→ TASK STATEMENT: Whichever lines of the entries hold the word "ideeën" should be identified and copied.

---------- DATA RECORDS

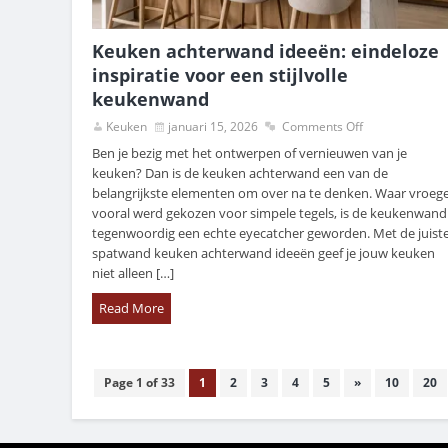
Keuken achterwand ideeën: eindeloze
inspiratie voor een stijlvolle
keukenwand
Keuken
januari 15, 2026
Comments Off
Ben je bezig met het ontwerpen of vernieuwen van je
keuken? Dan is de keuken achterwand een van de
belangrijkste elementen om over na te denken. Waar vroeg
vooral werd gekozen voor simpele tegels, is de keukenwand
tegenwoordig een echte eyecatcher geworden. Met de juist
spatwand keuken achterwand ideeën geef je jouw keuken
niet alleen […]
Read More
Page 1 of 33
1
2
3
4
5
»
10
20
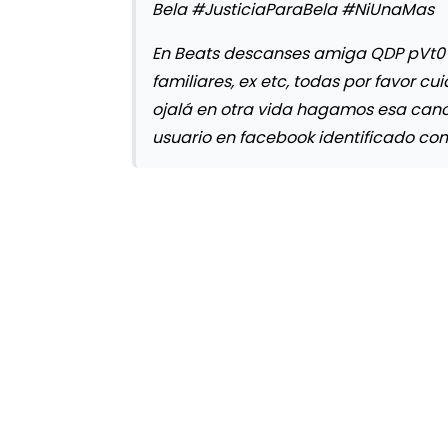
Bela #JusticiaParaBela #NiUnaMas
En Beats descanses amiga QDP pVt0
familiares, ex etc, todas por favor c
ojalá en otra vida hagamos esa canci
usuario en facebook identificado co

--------------------

→ EXERCISE OUTPUT:
Keuken achterwand ideeën: eindeloze
spatwand keuken achterwand ideeën geef je jouw keuken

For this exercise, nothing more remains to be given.